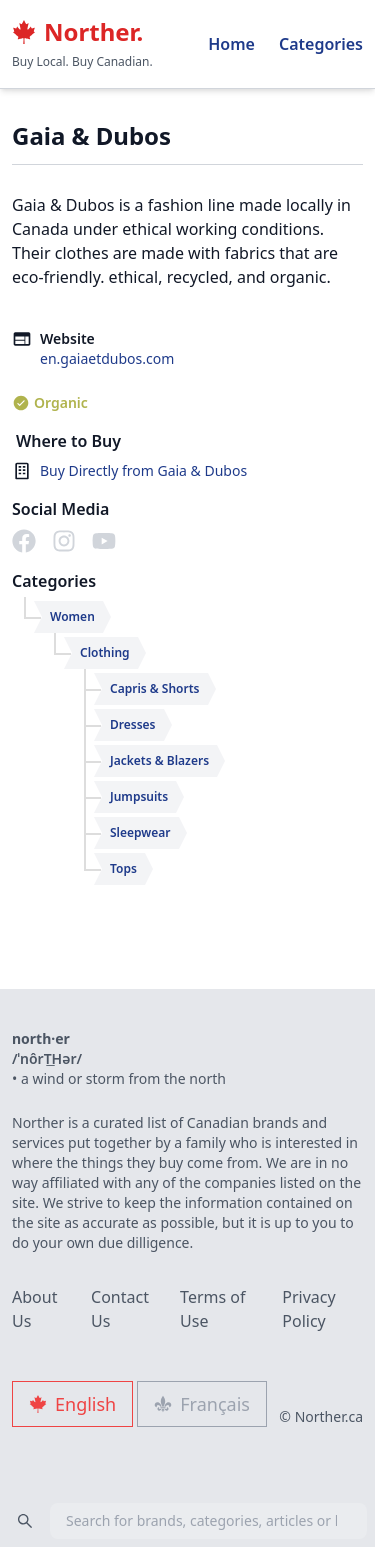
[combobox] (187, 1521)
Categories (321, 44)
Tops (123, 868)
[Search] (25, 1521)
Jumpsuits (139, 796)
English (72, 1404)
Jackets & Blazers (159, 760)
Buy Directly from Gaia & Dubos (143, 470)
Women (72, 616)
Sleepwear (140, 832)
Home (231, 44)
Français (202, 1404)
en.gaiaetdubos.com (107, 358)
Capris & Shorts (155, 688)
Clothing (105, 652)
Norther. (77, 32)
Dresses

=-=-=-=-=

__Exercise__.
The reply must hold every line above exactly as written and none of the pictures.

__Solution to the problem__.
[combobox] (187, 1521)
Categories (321, 44)
Tops (123, 868)
[Search] (25, 1521)
Jumpsuits (139, 796)
English (72, 1404)
Jackets & Blazers (159, 760)
Buy Directly from Gaia & Dubos (143, 470)
Women (72, 616)
Sleepwear (140, 832)
Home (231, 44)
Français (202, 1404)
en.gaiaetdubos.com (107, 358)
Capris & Shorts (155, 688)
Clothing (105, 652)
Norther. (77, 32)
Dresses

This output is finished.